(Stored entries)
===============
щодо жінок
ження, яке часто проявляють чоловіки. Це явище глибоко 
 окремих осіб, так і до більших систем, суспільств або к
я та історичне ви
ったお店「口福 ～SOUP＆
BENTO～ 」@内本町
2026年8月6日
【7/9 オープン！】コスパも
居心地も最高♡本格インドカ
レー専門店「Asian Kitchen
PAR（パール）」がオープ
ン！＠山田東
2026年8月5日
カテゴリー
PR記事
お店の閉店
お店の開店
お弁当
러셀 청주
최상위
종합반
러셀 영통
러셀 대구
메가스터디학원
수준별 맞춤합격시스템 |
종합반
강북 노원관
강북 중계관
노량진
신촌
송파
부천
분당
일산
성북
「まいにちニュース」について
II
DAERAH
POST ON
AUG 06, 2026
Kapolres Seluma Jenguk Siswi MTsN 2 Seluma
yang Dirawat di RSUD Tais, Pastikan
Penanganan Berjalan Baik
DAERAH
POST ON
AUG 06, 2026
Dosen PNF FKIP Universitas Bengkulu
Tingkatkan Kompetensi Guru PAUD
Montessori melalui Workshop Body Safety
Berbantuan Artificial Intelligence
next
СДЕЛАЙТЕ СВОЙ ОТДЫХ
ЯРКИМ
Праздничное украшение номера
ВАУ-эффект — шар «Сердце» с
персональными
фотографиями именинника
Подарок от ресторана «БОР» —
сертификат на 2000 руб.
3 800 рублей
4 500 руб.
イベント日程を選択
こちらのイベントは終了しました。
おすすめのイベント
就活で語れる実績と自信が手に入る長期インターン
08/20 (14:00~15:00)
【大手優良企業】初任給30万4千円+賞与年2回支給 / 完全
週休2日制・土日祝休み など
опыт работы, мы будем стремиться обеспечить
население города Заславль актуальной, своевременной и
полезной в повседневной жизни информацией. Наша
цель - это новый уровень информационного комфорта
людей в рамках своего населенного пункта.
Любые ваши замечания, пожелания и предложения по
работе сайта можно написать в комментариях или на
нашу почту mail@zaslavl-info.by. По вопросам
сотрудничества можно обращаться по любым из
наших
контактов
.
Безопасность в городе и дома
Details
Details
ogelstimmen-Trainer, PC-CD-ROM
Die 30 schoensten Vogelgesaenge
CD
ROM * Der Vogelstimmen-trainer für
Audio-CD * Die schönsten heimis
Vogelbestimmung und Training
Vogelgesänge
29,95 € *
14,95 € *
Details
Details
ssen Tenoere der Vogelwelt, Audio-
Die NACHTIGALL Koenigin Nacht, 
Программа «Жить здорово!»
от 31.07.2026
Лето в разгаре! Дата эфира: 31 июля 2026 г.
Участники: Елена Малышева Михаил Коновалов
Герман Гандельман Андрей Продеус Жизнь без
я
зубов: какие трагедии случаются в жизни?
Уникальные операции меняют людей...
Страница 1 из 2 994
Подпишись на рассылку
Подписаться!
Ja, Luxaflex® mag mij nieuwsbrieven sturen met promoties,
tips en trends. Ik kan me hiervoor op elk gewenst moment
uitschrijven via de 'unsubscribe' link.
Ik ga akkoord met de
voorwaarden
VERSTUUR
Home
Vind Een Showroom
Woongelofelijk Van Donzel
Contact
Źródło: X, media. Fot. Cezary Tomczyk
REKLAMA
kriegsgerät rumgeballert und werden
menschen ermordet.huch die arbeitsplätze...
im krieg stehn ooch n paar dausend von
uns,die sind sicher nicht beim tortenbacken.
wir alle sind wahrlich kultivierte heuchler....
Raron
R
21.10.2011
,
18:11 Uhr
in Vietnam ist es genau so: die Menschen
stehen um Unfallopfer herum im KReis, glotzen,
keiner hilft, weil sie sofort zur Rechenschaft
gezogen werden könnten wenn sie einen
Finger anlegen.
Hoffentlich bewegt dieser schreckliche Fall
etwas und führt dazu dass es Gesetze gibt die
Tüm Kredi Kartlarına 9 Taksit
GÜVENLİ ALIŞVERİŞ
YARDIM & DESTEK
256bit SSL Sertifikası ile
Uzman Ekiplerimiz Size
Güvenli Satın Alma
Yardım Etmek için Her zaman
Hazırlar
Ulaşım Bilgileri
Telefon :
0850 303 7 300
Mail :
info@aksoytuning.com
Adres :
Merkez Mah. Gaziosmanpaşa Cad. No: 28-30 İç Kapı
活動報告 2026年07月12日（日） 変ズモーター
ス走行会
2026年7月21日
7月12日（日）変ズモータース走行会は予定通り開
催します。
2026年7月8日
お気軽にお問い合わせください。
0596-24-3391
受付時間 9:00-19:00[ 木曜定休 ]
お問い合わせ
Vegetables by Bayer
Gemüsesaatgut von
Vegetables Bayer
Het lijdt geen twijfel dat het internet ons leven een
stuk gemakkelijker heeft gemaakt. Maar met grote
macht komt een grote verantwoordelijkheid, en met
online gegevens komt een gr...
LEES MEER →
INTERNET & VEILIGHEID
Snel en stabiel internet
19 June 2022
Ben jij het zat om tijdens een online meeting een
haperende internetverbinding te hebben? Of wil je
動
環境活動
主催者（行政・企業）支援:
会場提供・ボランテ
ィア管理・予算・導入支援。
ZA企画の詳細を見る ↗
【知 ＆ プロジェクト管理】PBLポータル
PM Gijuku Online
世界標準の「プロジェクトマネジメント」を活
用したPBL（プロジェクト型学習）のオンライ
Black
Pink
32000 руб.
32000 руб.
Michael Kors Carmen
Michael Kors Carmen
===============
# What to do:
The line with "опыт работы, мы будем стремиться обеспечить" marks the end; reproduce exactly every line from the start of the entries up to it, that line included.

# Written answer:
щодо жінок
ження, яке часто проявляють чоловіки. Це явище глибоко 
 окремих осіб, так і до більших систем, суспільств або к
я та історичне ви
ったお店「口福 ～SOUP＆
BENTO～ 」@内本町
2026年8月6日
【7/9 オープン！】コスパも
居心地も最高♡本格インドカ
レー専門店「Asian Kitchen
PAR（パール）」がオープ
ン！＠山田東
2026年8月5日
カテゴリー
PR記事
お店の閉店
お店の開店
お弁当
러셀 청주
최상위
종합반
러셀 영통
러셀 대구
메가스터디학원
수준별 맞춤합격시스템 |
종합반
강북 노원관
강북 중계관
노량진
신촌
송파
부천
분당
일산
성북
「まいにちニュース」について
II
DAERAH
POST ON
AUG 06, 2026
Kapolres Seluma Jenguk Siswi MTsN 2 Seluma
yang Dirawat di RSUD Tais, Pastikan
Penanganan Berjalan Baik
DAERAH
POST ON
AUG 06, 2026
Dosen PNF FKIP Universitas Bengkulu
Tingkatkan Kompetensi Guru PAUD
Montessori melalui Workshop Body Safety
Berbantuan Artificial Intelligence
next
СДЕЛАЙТЕ СВОЙ ОТДЫХ
ЯРКИМ
Праздничное украшение номера
ВАУ-эффект — шар «Сердце» с
персональными
фотографиями именинника
Подарок от ресторана «БОР» —
сертификат на 2000 руб.
3 800 рублей
4 500 руб.
イベント日程を選択
こちらのイベントは終了しました。
おすすめのイベント
就活で語れる実績と自信が手に入る長期インターン
08/20 (14:00~15:00)
【大手優良企業】初任給30万4千円+賞与年2回支給 / 完全
週休2日制・土日祝休み など
опыт работы, мы будем стремиться обеспечить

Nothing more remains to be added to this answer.